Defining piracy seems at first glance to be a simple process but for the sake of intelligence gathering a more precise definition is needed especially when the information received could lead to the deployment of special operations groups to an area where in fact there has not been a properly defined recordable incident, leaving dangerous areas without adequate cover. The problem, of course, is one of the master’s experience and recent knowledge and analysis.
It is easy to make a mistake and to believe, and consequently, report an ‘incident’ when in fact the observed action was not what it first appeared to be. Large numbers of legitimate fishing vessels operate in the Southern Red Sea and many of these fishing vessels approach merchant ships either to improve their fishing or to warn ships away from their nets.
Keeping up to date with local intelligence is the best way to avoid unnecessary panic. Knowledge, as they say, dispels fear. Knowing that in the northern Somali Basin the preferred mother ships are usually local dhows and that in the southern Somali Basin the use of 8 metre whalers are used does give the master a definite advantage. Obviously these are not hard and fast rules and that is exactly why quantified and qualified regular information is needed to inform the intelligence services, such as United Kingdom Marine Trade Operations (UK MTO) who in turn will publish Best Management Practices (BMP) ensuring that everyone can benefit and contribute to everyone’s safety.
Piracy Definitions are set out in BMP 4 and in essence defining what is a Piracy attack and what is deemed to be a suspicious activity:
‘A piracy attack may include, (but is not limited to), actions such as the following:
• The use of violence against the ship or its personnel, or any attempt to use violence.
• Attempt(s) to board the vessel where the Master suspects the persons are pirates.
• An actual boarding whether successful in gaining control of the vessel or not.
• Attempts to overcome the Ship Protection Measures by the use of ladders, grappling hooks or weapons deliberately used against or at the vessel.Pirate Attack – is where a vessel has been subjected to an aggressive approach by a pirate craft, AND weapons have been discharged.Hijack – is where pirates having boarded and taken control of a vessel against the crews will.
Illegal Boarding – is where pirates have boarded a vessel but HAVE NOT taken control.
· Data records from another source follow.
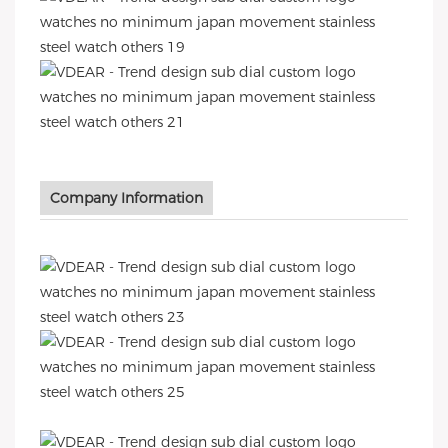
Company Information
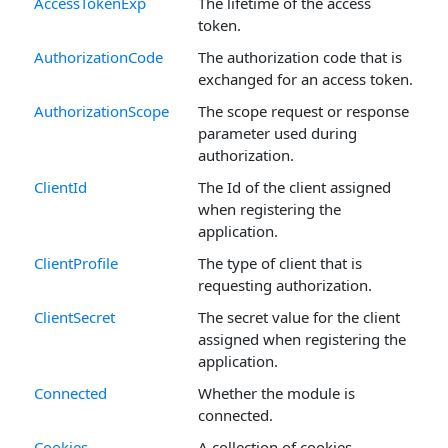
AccessTokenExp
The lifetime of the access
token.
AuthorizationCode
The authorization code that is
exchanged for an access token.
AuthorizationScope
The scope request or response
parameter used during
authorization.
ClientId
The Id of the client assigned
when registering the
application.
ClientProfile
The type of client that is
requesting authorization.
ClientSecret
The secret value for the client
assigned when registering the
application.
Connected
Whether the module is
connected.
Cookies
A collection of cookies.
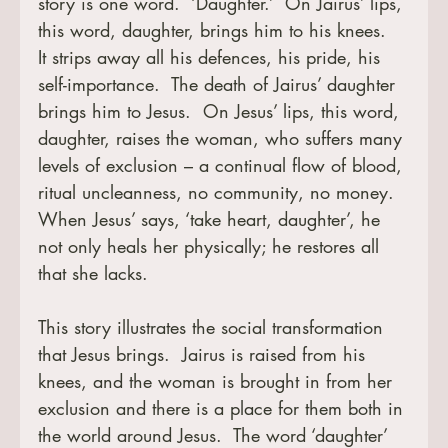
story is one word.  ‘Daughter.’  On Jairus’ lips, 
this word, daughter, brings him to his knees.  
It strips away all his defences, his pride, his 
self-importance.  The death of Jairus’ daughter 
brings him to Jesus.  On Jesus’ lips, this word, 
daughter, raises the woman, who suffers many 
levels of exclusion – a continual flow of blood, 
ritual uncleanness, no community, no money.  
When Jesus’ says, ‘take heart, daughter’, he 
not only heals her physically; he restores all 
that she lacks.
This story illustrates the social transformation 
that Jesus brings.  Jairus is raised from his 
knees, and the woman is brought in from her 
exclusion and there is a place for them both in 
the world around Jesus.  The word ‘daughter’ 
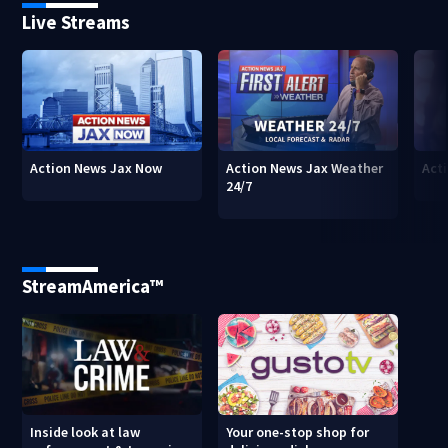
Live Streams
Action News Jax Now
Action News Jax Weather
Acti
24/7
StreamAmerica™
Inside look at law
Your one-stop shop for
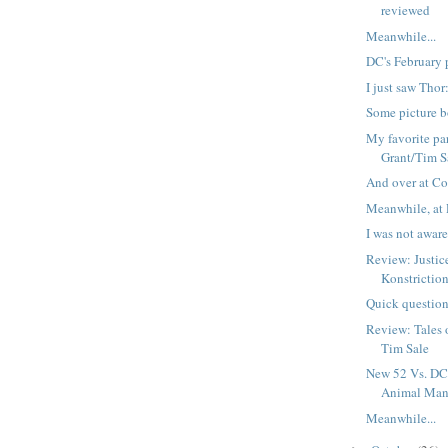
reviewed
Meanwhile...
DC's February 
I just saw Tho
Some picture b
My favorite par
Grant/Tim S
And over at Co
Meanwhile, at 
I was not aware 
Review: Justi
Konstrictio
Quick question
Review: Tales 
Tim Sale
New 52 Vs. DC 
Animal Ma
Meanwhile...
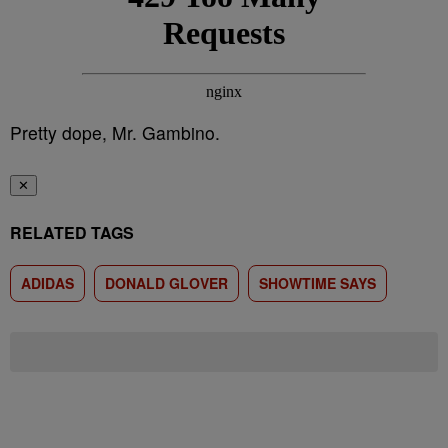
Pretty dope, Mr. Gambino.
✕
RELATED TAGS
ADIDAS
DONALD GLOVER
SHOWTIME SAYS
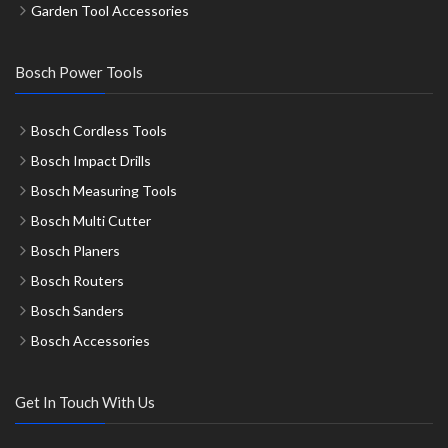
Garden Tool Accessories
Bosch Power Tools
Bosch Cordless Tools
Bosch Impact Drills
Bosch Measuring Tools
Bosch Multi Cutter
Bosch Planers
Bosch Routers
Bosch Sanders
Bosch Accessories
Get In Touch With Us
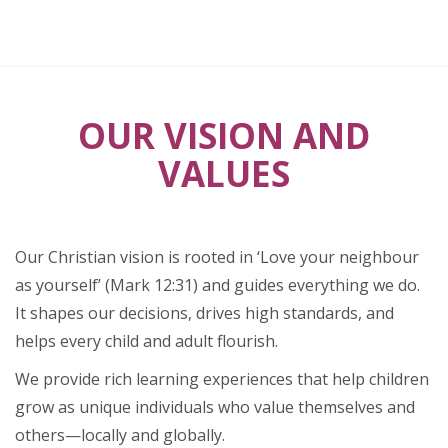
OUR VISION AND
VALUES
Our Christian vision is rooted in ‘Love your neighbour
as yourself’ (Mark 12:31) and guides everything we do.
It shapes our decisions, drives high standards, and
helps every child and adult flourish.
We provide rich learning experiences that help children
grow as unique individuals who value themselves and
others—locally and globally.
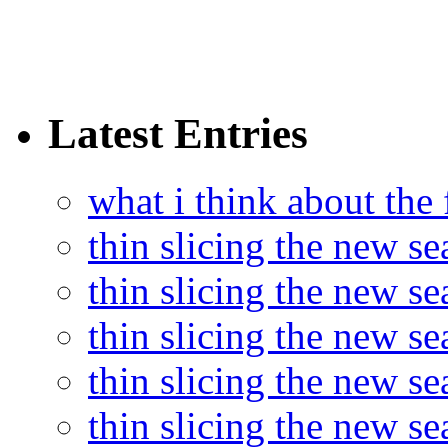
Latest Entries
what i think about the
thin slicing the new s
thin slicing the new s
thin slicing the new se
thin slicing the new s
thin slicing the new s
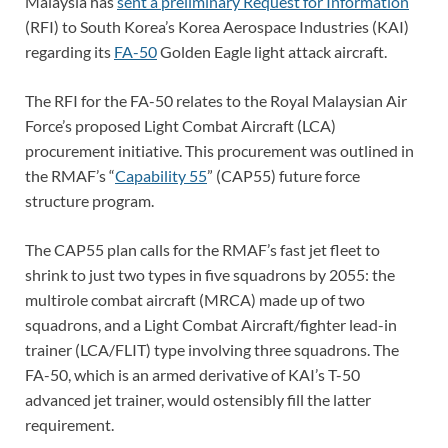
Malaysia has
sent a preliminary Request for Information
(RFI) to South Korea’s Korea Aerospace Industries (KAI)
regarding its
FA-50
Golden Eagle light attack aircraft.
The RFI for the FA-50 relates to the Royal Malaysian Air
Force’s proposed Light Combat Aircraft (LCA)
procurement initiative. This procurement was outlined in
the RMAF’s “
Capability 55
” (CAP55) future force
structure program.
The CAP55 plan calls for the RMAF’s fast jet fleet to
shrink to just two types in five squadrons by 2055: the
multirole combat aircraft (MRCA) made up of two
squadrons, and a Light Combat Aircraft/fighter lead-in
trainer (LCA/FLIT) type involving three squadrons. The
FA-50, which is an armed derivative of KAI’s T-50
advanced jet trainer, would ostensibly fill the latter
requirement.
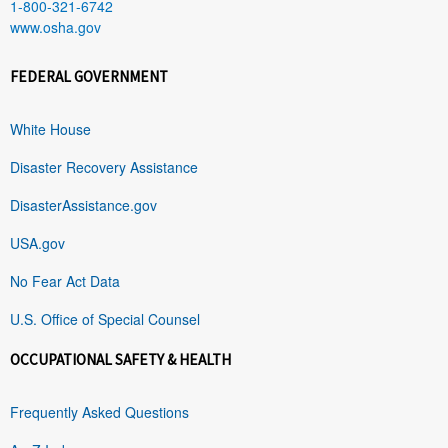
1-800-321-6742
www.osha.gov
FEDERAL GOVERNMENT
White House
Disaster Recovery Assistance
DisasterAssistance.gov
USA.gov
No Fear Act Data
U.S. Office of Special Counsel
OCCUPATIONAL SAFETY & HEALTH
Frequently Asked Questions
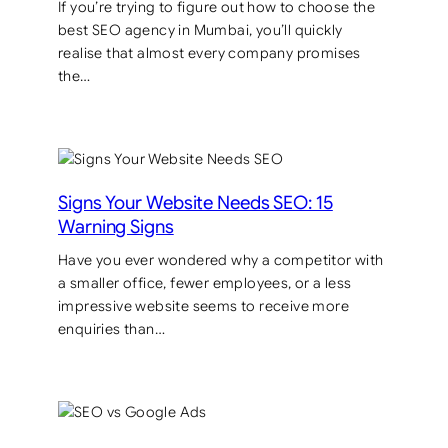
If you’re trying to figure out how to choose the
best SEO agency in Mumbai, you’ll quickly
realise that almost every company promises
the…
Signs Your Website Needs SEO: 15
Warning Signs
Have you ever wondered why a competitor with
a smaller office, fewer employees, or a less
impressive website seems to receive more
enquiries than…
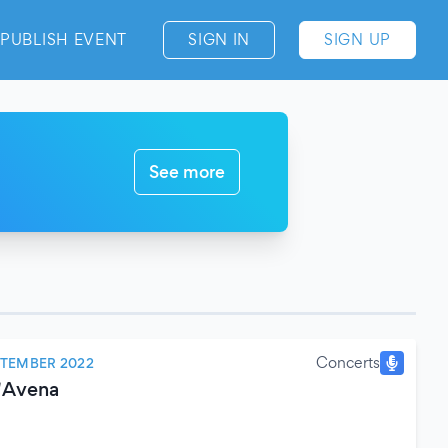
PUBLISH EVENT
SIGN IN
SIGN UP
See more
Concerts
PTEMBER 2022
D'Avena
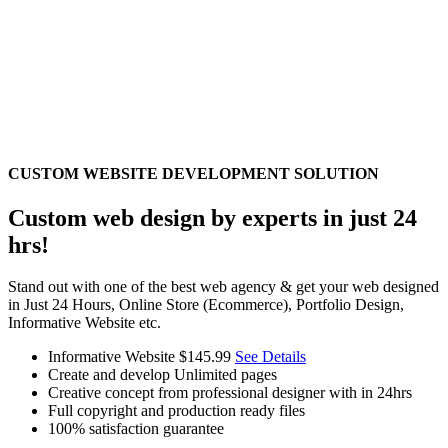
CUSTOM WEBSITE DEVELOPMENT SOLUTION
Custom web design by experts in just 24
hrs!
Stand out with one of the best web agency & get your web designed
in Just 24 Hours, Online Store (Ecommerce), Portfolio Design,
Informative Website etc.
Informative Website
$145.99
See Details
Create and develop Unlimited pages
Creative concept from professional designer with in 24hrs
Full copyright and production ready files
100% satisfaction guarantee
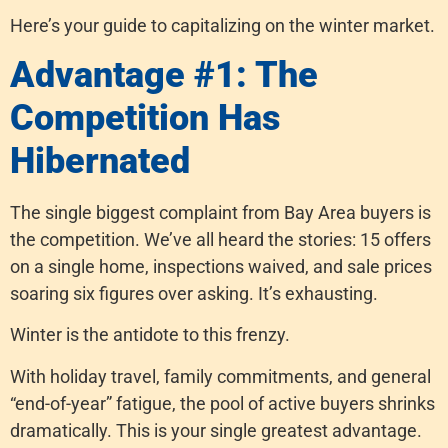
Here’s your guide to capitalizing on the winter market.
Advantage #1: The
Competition Has
Hibernated
The single biggest complaint from Bay Area buyers is
the competition. We’ve all heard the stories: 15 offers
on a single home, inspections waived, and sale prices
soaring six figures over asking. It’s exhausting.
Winter is the antidote to this frenzy.
With holiday travel, family commitments, and general
“end-of-year” fatigue, the pool of active buyers shrinks
dramatically. This is your single greatest advantage.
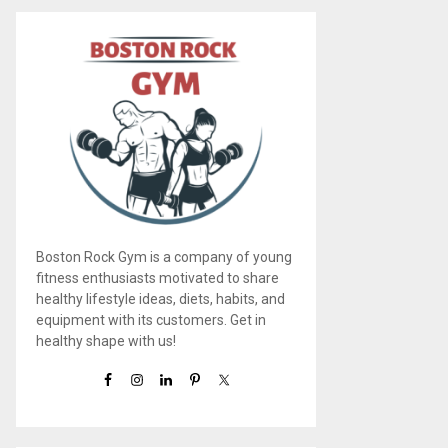
Boston Rock Gym is a company of young
fitness enthusiasts motivated to share
healthy lifestyle ideas, diets, habits, and
equipment with its customers. Get in
healthy shape with us!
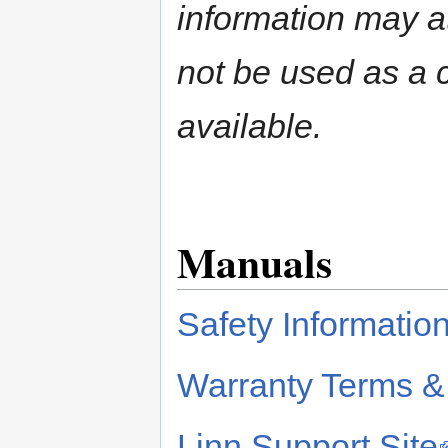
information may a
not be used as a c
available.
Manuals
Safety Informatio
Warranty Terms &
Linn Support Site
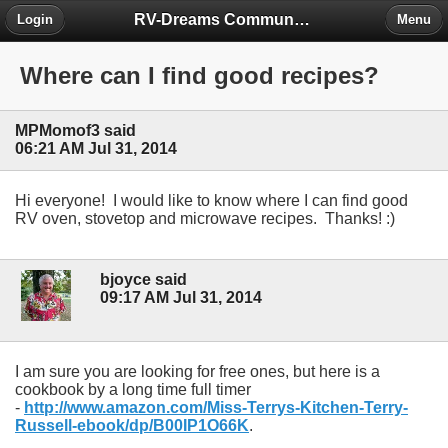
RV-Dreams Community Forum
Login
Menu
Where can I find good recipes?
MPMomof3 said
06:21 AM Jul 31, 2014
Hi everyone! I would like to know where I can find good
RV oven, stovetop and microwave recipes. Thanks! :)
bjoyce said
09:17 AM Jul 31, 2014
I am sure you are looking for free ones, but here is a
cookbook by a long time full timer
-
http://www.amazon.com/Miss-Terrys-Kitchen-Terry-
Russell-ebook/dp/B00IP1O66K
.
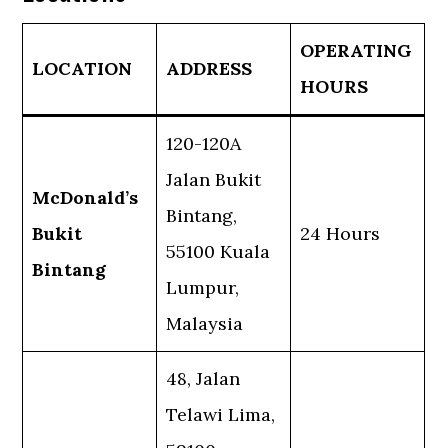
OPERATING
LOCATION
ADDRESS
HOURS
120-120A
Jalan Bukit
McDonald’s
Bintang,
Bukit
24 Hours
55100 Kuala
Bintang
Lumpur,
Malaysia
48, Jalan
Telawi Lima,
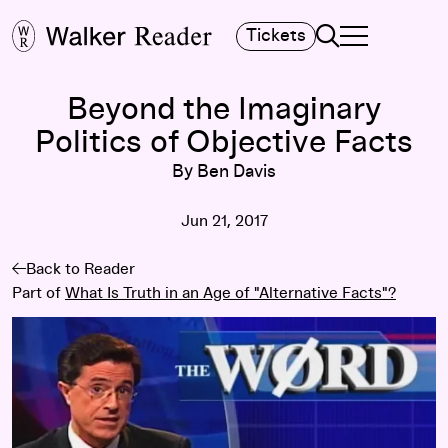
Search
Tickets
TOGGLE NAVIGA
MAIN MENU
Beyond the Imaginary
Politics of Objective Facts
By Ben Davis
Jun 21, 2017
Back to Reader
Part of
What Is Truth in an Age of "Alternative Facts"?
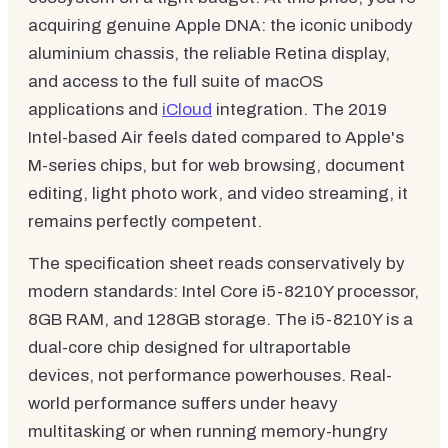
acquiring genuine Apple DNA: the iconic unibody
aluminium chassis, the reliable Retina display,
and access to the full suite of macOS
applications and
iCloud
integration. The 2019
Intel-based Air feels dated compared to Apple's
M-series chips, but for web browsing, document
editing, light photo work, and video streaming, it
remains perfectly competent.
The specification sheet reads conservatively by
modern standards: Intel Core i5-8210Y processor,
8GB RAM, and 128GB storage. The i5-8210Y is a
dual-core chip designed for ultraportable
devices, not performance powerhouses. Real-
world performance suffers under heavy
multitasking or when running memory-hungry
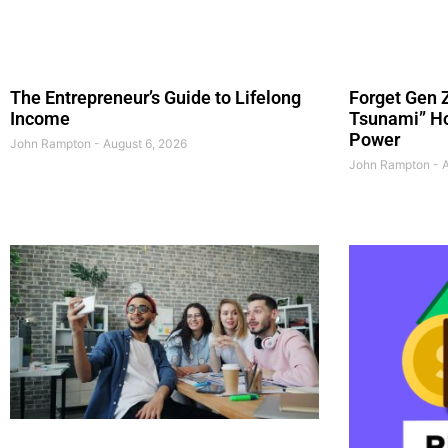
The Entrepreneur’s Guide to Lifelong
Forget Gen Z
Income
Tsunami” Ho
Power
John Rampton
August 6, 2026
John Rampton
A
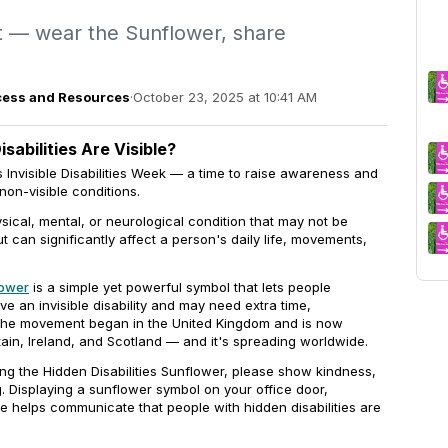
 — wear the Sunflower, share
Access and Resources
·
October 23, 2025 at 10:41 AM
sabilities Are Visible?
 Invisible Disabilities Week — a time to raise awareness and
 non-visible conditions.
physical, mental, or neurological condition that may not be
t can significantly affect a person's daily life, movements,
lower
is a simple yet powerful symbol that lets people
ve an invisible disability and may need extra time,
 The movement began in the United Kingdom and is now
ain, Ireland, and Scotland — and it's spreading worldwide.
ng the Hidden Disabilities Sunflower, please show kindness,
. Displaying a sunflower symbol on your office door,
e helps communicate that people with hidden disabilities are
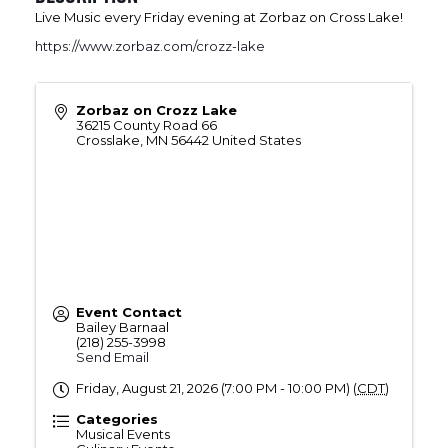
Live Music every Friday evening at Zorbaz on Cross Lake!
https://www.zorbaz.com/crozz-lake
Zorbaz on Crozz Lake
36215 County Road 66
Crosslake
,
MN
56442
United States
Event Contact
Bailey Barnaal
(218) 255-3998
Send Email
Friday, August 21, 2026 (7:00 PM - 10:00 PM) (
CDT
)
Categories
Musical Events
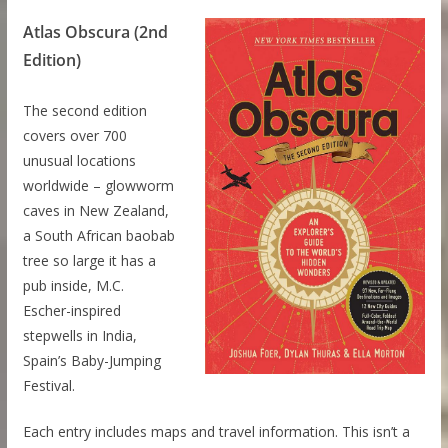
Atlas Obscura (2nd
Edition)
The second edition
covers over 700
unusual locations
worldwide – glowworm
caves in New Zealand,
a South African baobab
tree so large it has a
pub inside, M.C.
Escher-inspired
stepwells in India,
Spain’s Baby-Jumping
Festival.
Each entry includes maps and travel information. This isn’t a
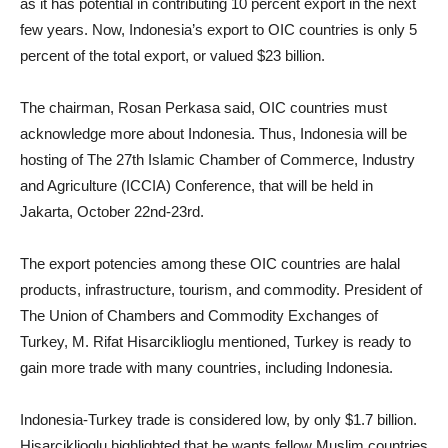
as it has potential in contributing 10 percent export in the next
few years. Now, Indonesia’s export to OIC countries is only 5
percent of the total export, or valued $23 billion.
The chairman, Rosan Perkasa said, OIC countries must
acknowledge more about Indonesia. Thus, Indonesia will be
hosting of The 27th Islamic Chamber of Commerce, Industry
and Agriculture (ICCIA) Conference, that will be held in
Jakarta, October 22nd-23rd.
The export potencies among these OIC countries are halal
products, infrastructure, tourism, and commodity. President of
The Union of Chambers and Commodity Exchanges of
Turkey, M. Rifat Hisarciklioglu mentioned, Turkey is ready to
gain more trade with many countries, including Indonesia.
Indonesia-Turkey trade is considered low, by only $1.7 billion.
Hisarciklioglu highlighted that he wants fellow Muslim countries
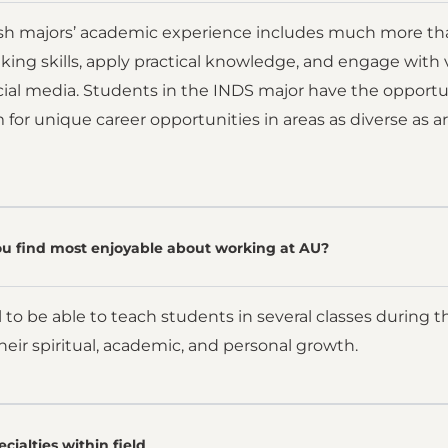
ish majors’ academic experience includes much more than
hinking skills, apply practical knowledge, and engage wit
cial media. Students in the INDS major have the opportun
for unique career opportunities in areas as diverse as ar
u find most enjoyable about working at AU?
l to be able to teach students in several classes during t
eir spiritual, academic, and personal growth.
cialties within field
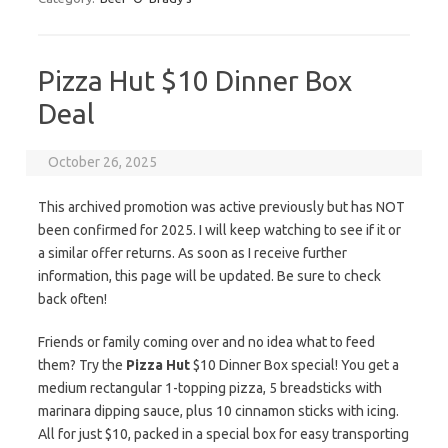
Pizza Hut $10 Dinner Box
Deal
October 26, 2025
This archived promotion was active previously but has NOT
been confirmed for 2025. I will keep watching to see if it or
a similar offer returns. As soon as I receive further
information, this page will be updated. Be sure to check
back often!
Friends or family coming over and no idea what to feed
them? Try the
Pizza Hut
$10 Dinner Box special! You get a
medium rectangular 1-topping pizza, 5 breadsticks with
marinara dipping sauce, plus 10 cinnamon sticks with icing.
All for just $10, packed in a special box for easy transporting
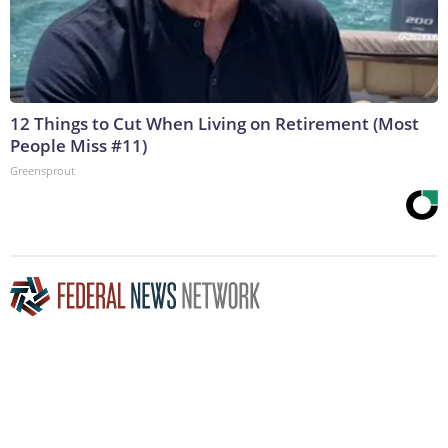
12 Things to Cut When Living on Retirement (Most
People Miss #11)
Greensprout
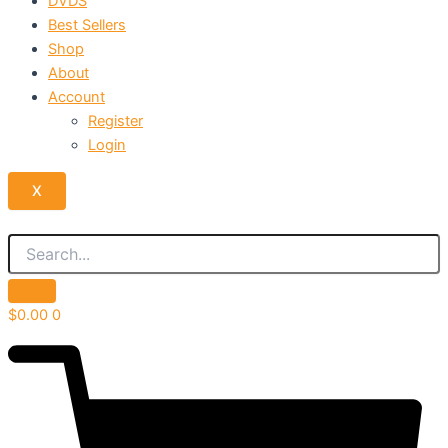
DVDS
Best Sellers
Shop
About
Account
Register
Login
X
$
0.00
0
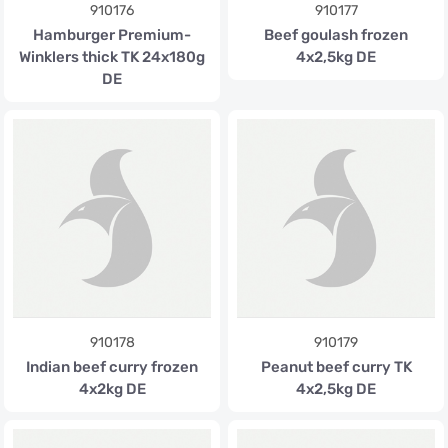
910176
910177
Hamburger Premium-
Beef goulash frozen
Winklers thick TK 24x180g
4x2,5kg DE
DE
910178
910179
Indian beef curry frozen
Peanut beef curry TK
4x2kg DE
4x2,5kg DE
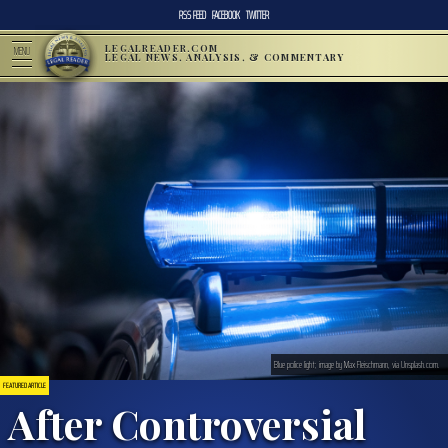
RSS FEED
FACEBOOK
TWITTER
LEGALREADER.COM
MENU
LEGAL NEWS, ANALYSIS, & COMMENTARY
Blue police light; image by Max Fleischmann, via Unsplash.com.
FEATURED ARTICLE
After Controversial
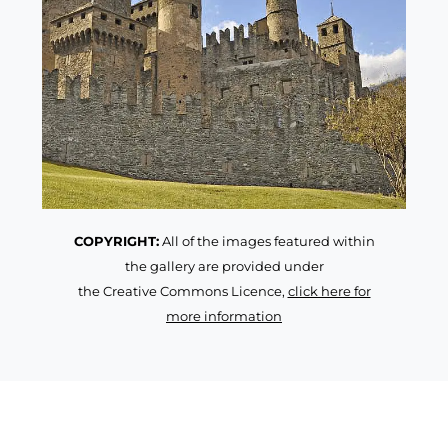
COPYRIGHT:
All of the images featured within
the gallery are provided under
the Creative Commons Licence,
click here for
more information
Command remains with the Master. An obvious example of this is the Citadel scenario.
Suspicious or Aggressive Approach – includes action taken by another craft which may be deemed suspicious if any of the following occur (the list is not exhaustive):
• A definite course alteration towards the craft associated with a rapid increase in speed, by the suspected craft, which cannot be accounted for as normal activity in the circumstances prevailing in the area.
• Small craft sailing on the same course and speed for an uncommon period and distance, not in keeping with normal fishing, or other circumstances prevailing in the area.
• Sudden changes in course towards the vessel and aggressive behaviour.
In helping to evaluate suspicious activity, the following may be of assistance to determine the nature of a suspect vessel:
• The number of crew on board relative to its size.
• The Closest Point of Approach (CPA).
• The existence of unusual and non-fishing equipment, e.g. ladders, climbing hooks or large amounts of fuel on board.
• If the craft is armed in excess of the level commonly experienced in the area.
• If weapons are fired in the air.’
For the sake of completeness the following UK MTO advice is recommended:
‘Prudent and timely application of BMP can make the important difference of being approached, attacked, or being pirated. If any incident occurs, Masters are requested to report immediately to UKMTO via telephone and provide the details of the incident. This will ensure the information is provided to other ships in the area for their awareness and vigilance. If Masters are safely able to take pictures and/or video of the suspicious activity, please provide these via email to UKMTO (firstname.lastname@example.org), the NATO Shipping Centre (email@example.com) and MSCHOA (firstname.lastname@example.org).’
‘Vessels are strongly encouraged to report any suspicious sightings or aggressive approaches to UKMTO via telephone (+971 505 523 215). This will allow maximum opportunity for appropriate advice and assistance. Vessels are asked to follow this up with an email report and any photographs available as soon as possible after the incident.’